#### Data in this exercise ####

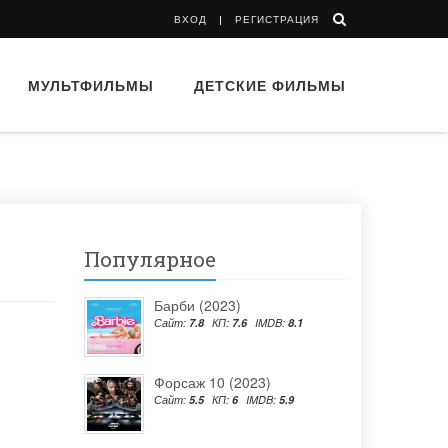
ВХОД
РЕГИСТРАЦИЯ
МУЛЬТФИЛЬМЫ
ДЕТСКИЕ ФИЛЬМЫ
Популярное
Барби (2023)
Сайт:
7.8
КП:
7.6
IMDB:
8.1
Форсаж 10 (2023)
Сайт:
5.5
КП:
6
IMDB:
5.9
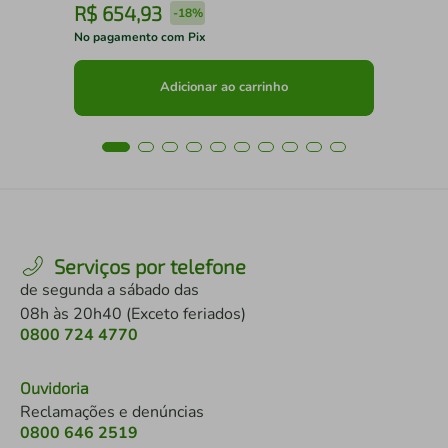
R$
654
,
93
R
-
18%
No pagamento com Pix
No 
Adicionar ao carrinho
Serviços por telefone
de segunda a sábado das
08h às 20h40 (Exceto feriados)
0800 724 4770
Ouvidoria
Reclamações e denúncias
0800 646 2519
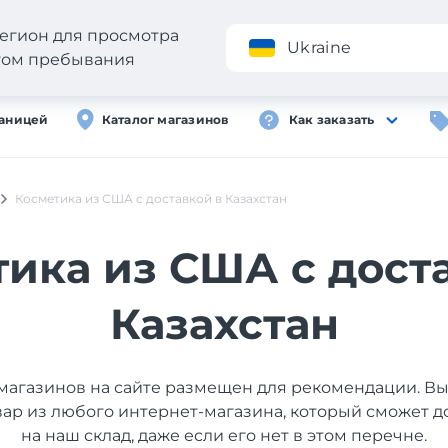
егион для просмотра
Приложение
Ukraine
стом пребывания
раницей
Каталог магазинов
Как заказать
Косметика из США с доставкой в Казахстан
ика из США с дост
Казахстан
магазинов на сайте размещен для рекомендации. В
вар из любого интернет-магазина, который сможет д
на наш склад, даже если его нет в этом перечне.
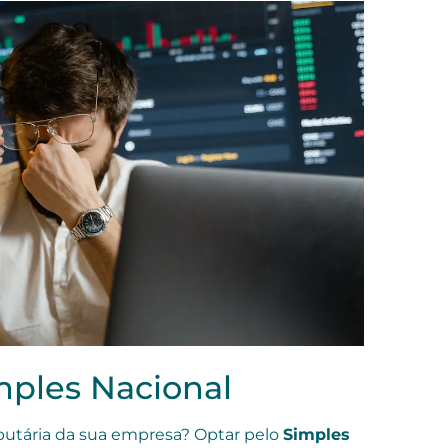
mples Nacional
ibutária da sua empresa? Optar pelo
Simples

####
#### Data in this exercise ####

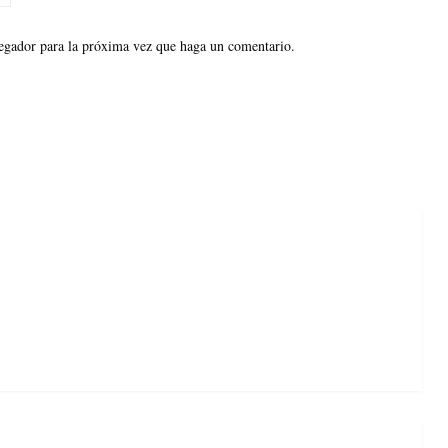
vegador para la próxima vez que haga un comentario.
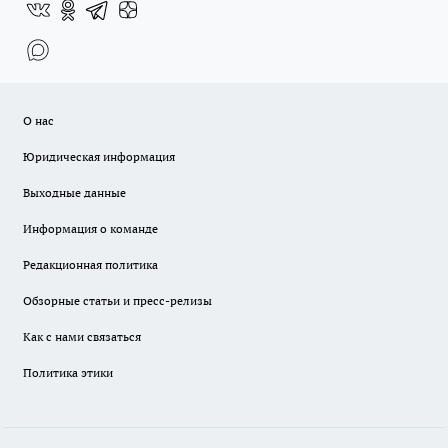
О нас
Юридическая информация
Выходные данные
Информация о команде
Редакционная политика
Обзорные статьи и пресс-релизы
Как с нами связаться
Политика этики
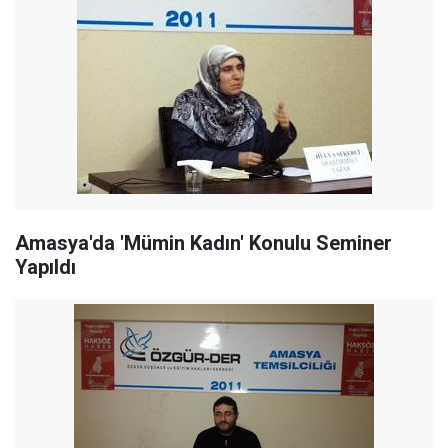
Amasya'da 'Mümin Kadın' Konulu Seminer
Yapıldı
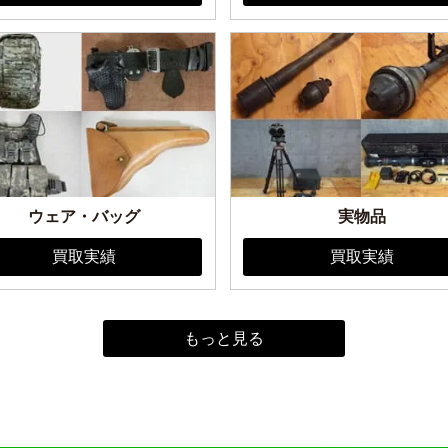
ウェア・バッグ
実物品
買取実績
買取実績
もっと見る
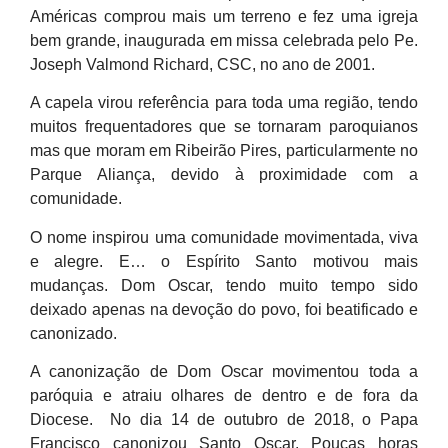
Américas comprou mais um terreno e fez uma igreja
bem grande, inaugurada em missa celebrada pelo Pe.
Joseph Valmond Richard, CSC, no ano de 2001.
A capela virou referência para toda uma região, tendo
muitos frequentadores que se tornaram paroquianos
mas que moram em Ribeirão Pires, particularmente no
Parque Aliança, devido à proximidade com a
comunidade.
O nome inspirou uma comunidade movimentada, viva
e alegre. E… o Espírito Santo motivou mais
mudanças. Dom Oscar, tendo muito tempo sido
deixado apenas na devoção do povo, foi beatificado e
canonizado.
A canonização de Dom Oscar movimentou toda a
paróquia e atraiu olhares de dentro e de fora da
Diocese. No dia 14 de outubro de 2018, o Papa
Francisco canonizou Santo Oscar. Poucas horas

####
#### Data in this exercise ####

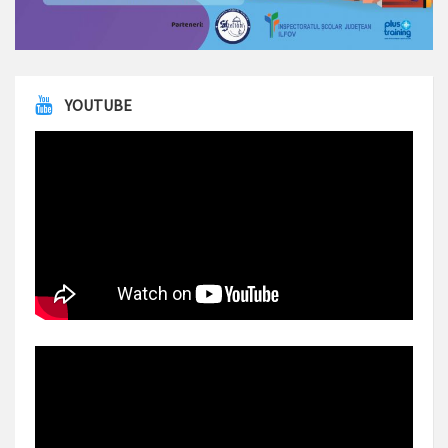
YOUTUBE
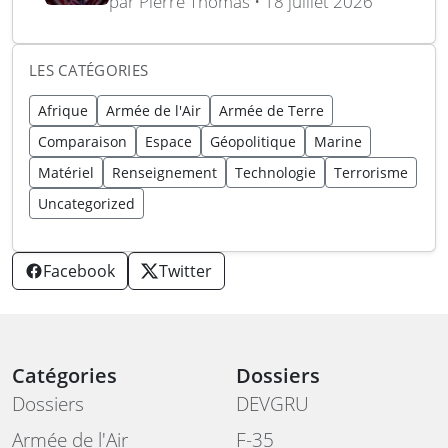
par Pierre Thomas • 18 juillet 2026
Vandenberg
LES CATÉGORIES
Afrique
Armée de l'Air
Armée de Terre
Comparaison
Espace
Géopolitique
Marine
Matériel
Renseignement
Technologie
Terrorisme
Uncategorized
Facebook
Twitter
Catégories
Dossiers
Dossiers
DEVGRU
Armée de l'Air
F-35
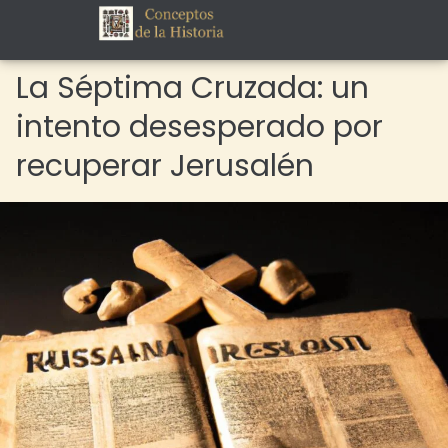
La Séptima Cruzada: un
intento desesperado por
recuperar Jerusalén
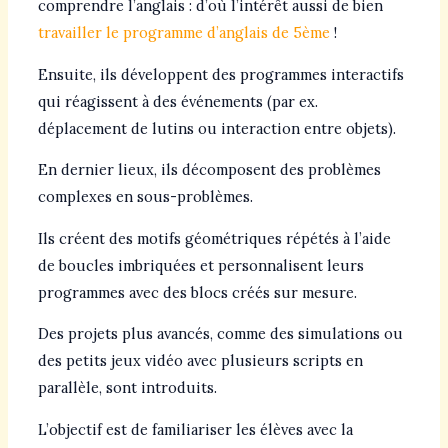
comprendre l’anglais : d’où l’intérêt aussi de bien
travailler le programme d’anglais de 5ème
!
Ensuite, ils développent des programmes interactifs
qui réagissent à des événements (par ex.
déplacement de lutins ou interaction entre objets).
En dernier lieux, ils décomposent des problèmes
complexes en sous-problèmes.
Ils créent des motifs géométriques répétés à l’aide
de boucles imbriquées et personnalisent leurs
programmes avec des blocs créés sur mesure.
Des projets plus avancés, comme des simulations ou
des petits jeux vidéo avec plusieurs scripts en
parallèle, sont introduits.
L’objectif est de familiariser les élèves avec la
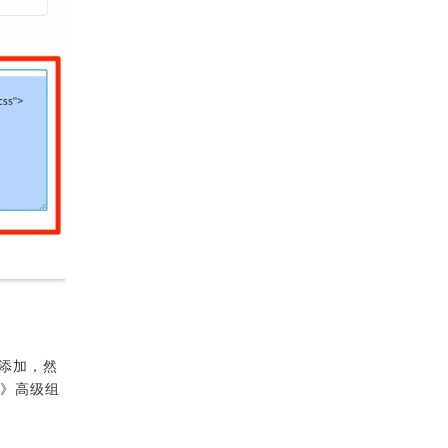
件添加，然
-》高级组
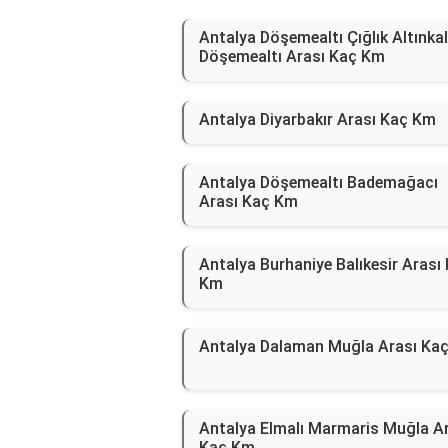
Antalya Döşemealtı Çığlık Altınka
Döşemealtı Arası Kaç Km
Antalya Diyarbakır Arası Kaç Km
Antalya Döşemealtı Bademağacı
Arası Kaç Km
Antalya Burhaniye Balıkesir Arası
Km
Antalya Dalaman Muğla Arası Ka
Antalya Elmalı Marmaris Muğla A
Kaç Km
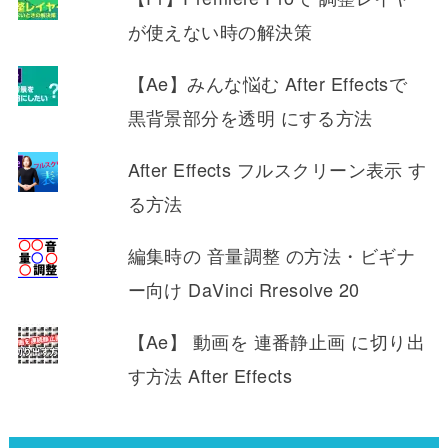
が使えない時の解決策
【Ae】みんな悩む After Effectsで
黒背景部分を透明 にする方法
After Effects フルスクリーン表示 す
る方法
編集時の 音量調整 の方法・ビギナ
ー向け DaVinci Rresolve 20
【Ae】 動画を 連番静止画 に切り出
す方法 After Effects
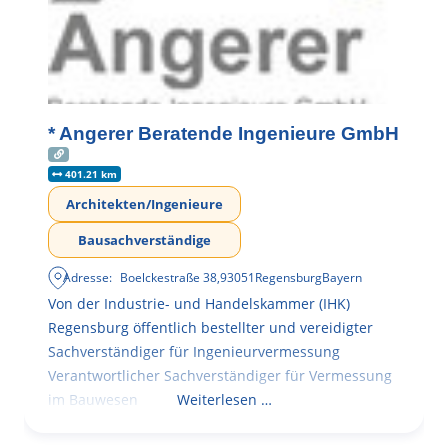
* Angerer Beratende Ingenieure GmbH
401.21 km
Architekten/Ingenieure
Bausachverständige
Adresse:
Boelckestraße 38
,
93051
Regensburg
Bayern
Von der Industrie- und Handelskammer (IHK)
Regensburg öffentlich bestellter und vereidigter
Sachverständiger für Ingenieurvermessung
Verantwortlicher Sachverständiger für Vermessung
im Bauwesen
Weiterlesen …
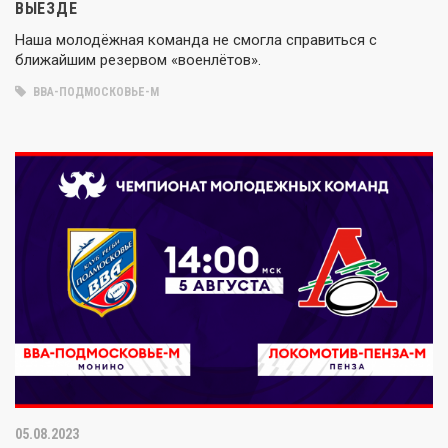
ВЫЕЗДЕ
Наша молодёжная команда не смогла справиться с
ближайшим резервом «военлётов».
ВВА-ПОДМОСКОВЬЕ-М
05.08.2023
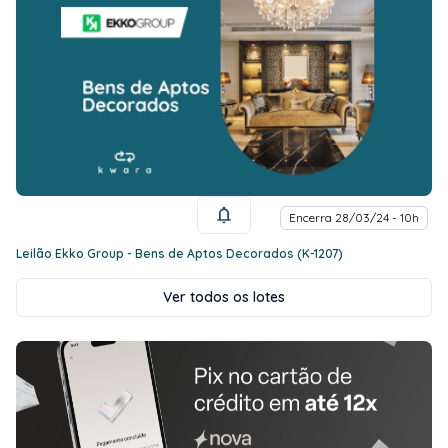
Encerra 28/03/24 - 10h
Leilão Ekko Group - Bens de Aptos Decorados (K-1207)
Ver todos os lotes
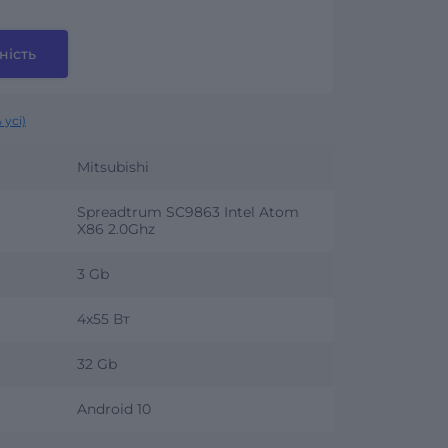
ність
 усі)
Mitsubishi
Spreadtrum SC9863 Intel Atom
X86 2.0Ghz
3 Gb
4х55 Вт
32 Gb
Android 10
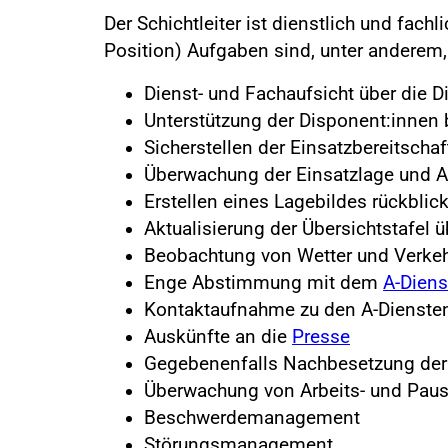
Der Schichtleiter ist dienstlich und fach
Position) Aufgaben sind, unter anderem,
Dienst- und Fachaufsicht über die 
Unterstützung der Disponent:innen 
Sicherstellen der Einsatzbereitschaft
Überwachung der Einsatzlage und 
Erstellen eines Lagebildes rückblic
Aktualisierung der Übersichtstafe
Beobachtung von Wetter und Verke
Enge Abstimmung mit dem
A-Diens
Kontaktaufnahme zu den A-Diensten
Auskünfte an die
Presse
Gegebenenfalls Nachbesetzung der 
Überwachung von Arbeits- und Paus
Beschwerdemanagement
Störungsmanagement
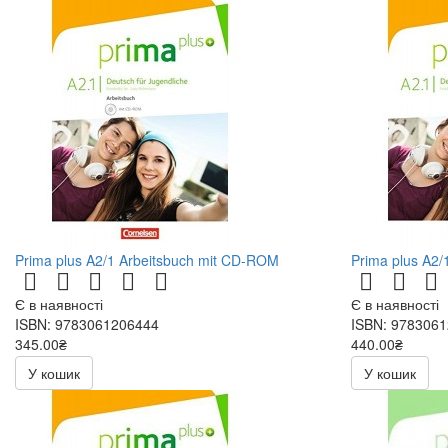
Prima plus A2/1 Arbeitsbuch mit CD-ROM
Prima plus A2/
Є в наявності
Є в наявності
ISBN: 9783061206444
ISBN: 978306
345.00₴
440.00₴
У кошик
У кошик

####

» Work required
Whenever a line in the entries holds the word "Muğla", copy that line.

» Result for this task
Antalya Dalaman Muğla Arası Ka
Antalya Elmalı Marmaris Muğla A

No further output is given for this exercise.